Ex-Seahawk, Hall of Famer Kennedy on top of world

INDIANAPOLIS — Cortez Kennedy crashed into the Pro Football Hall of Fame the same way he used to crash into people who tried to block the old Miami Hurricane.

Full speed.

“I’ve never been happier,” he said. “Well, maybe when we won big games at UM. Or in Seattle. But I’m on top of the world right now for sure.”

He added jauntily, “Imagine … lil’ ol’ boy from Wilson, Arkansas.”

Lil’ ol’ boy isn’t so lil … 298 pounds when he played defensive tackle for first the University of Miami and then the Seahawks for 11 seasons, and maybe a lil’ more now.

However big he gets, he won’t outgrow his accomplishments. Kennedy has been a credit to his old hometown, his family, his university and his Seahawks — all while he was bull-rushing past people on the football field.

“Coach Dennis Erickson used to tell us good things will keep happening if you keep hustling,” Kennedy said. “I don’t know if anything will ever be bigger than winning that ‘89 national championship at Miami, but this is nice, real nice.”

It will get nicer and nicer. Making the Hall is a life-changer. People start wanting to do things for you. Then the main thing you have to worry about is staying out of trouble.

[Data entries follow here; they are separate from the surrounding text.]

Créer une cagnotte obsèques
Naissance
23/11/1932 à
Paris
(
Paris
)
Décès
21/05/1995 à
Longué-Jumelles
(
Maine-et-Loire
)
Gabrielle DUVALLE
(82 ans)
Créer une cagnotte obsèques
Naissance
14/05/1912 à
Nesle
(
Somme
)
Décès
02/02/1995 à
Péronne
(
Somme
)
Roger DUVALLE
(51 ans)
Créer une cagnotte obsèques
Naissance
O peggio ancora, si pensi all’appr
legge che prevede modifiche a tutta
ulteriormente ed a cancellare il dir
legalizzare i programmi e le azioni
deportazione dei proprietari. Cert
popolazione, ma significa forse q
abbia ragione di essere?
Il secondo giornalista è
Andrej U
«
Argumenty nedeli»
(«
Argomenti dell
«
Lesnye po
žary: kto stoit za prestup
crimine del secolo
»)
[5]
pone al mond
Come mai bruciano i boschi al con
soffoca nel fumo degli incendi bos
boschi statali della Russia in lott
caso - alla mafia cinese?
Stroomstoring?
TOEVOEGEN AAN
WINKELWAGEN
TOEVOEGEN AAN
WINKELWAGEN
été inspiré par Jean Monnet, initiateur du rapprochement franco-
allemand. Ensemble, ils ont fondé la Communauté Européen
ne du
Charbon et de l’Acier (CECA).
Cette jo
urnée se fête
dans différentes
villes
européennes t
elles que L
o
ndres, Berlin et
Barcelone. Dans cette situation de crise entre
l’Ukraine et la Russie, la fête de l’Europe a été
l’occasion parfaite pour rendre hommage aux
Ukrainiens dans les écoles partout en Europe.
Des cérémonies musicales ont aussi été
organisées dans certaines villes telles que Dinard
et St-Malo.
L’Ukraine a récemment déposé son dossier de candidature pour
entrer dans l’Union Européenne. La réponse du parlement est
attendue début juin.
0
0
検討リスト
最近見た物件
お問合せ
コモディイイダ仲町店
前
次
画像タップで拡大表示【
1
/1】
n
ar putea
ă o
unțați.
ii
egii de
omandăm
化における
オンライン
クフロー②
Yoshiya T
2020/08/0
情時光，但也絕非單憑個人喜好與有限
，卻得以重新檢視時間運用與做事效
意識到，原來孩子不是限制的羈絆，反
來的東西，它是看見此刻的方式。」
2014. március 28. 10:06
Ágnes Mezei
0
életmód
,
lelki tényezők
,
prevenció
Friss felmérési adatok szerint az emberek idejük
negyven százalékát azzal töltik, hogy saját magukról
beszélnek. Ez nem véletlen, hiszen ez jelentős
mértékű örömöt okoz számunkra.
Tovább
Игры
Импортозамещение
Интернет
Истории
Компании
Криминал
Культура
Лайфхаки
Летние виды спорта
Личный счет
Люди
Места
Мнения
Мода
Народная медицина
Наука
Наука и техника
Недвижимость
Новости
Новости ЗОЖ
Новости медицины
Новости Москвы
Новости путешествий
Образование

I don’t know that that will be a problem for Kennedy. He has always had a fine head on him. And now he stands alongside Randy White and Mean Joe Greene and Bob Lilly among the greatest defensive tackles of all time.

No DT ever made more Pro Bowls than Kennedy’s eight. It was just what Erickson predicted for him early on. To be sure, Kennedy has known heartbreak, too. He changed his uniform number from 96 to 92 for his ‘92 season with the Seahawks, to honor his friend and fellow Hurricane, Jerome Brown, after Brown died in a car accident.

But making this Hall of Fame never seemed like anything more than a matter of time for the ebullient buster from Wilson, Ark.

He blew through Miami like, well, like a hurricane to become one of the most pro-productive of Erickson’s Canes. The Seattle Seahawks snatched him up as the third player in the ‘90 NFL Draft, and he took it from there.

He played in eight consecutive Pro Bowls. He also joined Kenny Easley as the only Seahawks to be named NFL Defensive Player of the Year (‘92).

One more thing needs to be said about Kennedy. And that is this. Good citizenship is not even remotely a qualification for the Pro Football Hall of Fame. Hall spokesmen go out of their way to emphasize that they deal with on-field football only.

But Kennedy has done it both ways, as a good soldier on grass and an upstanding citizen away from it. He hasn’t been one of those iron-headed saps who figure all they have to do is throw a few guys into the grandstand. Maybe that doesn’t count with the Hall of Fame, but it does with me.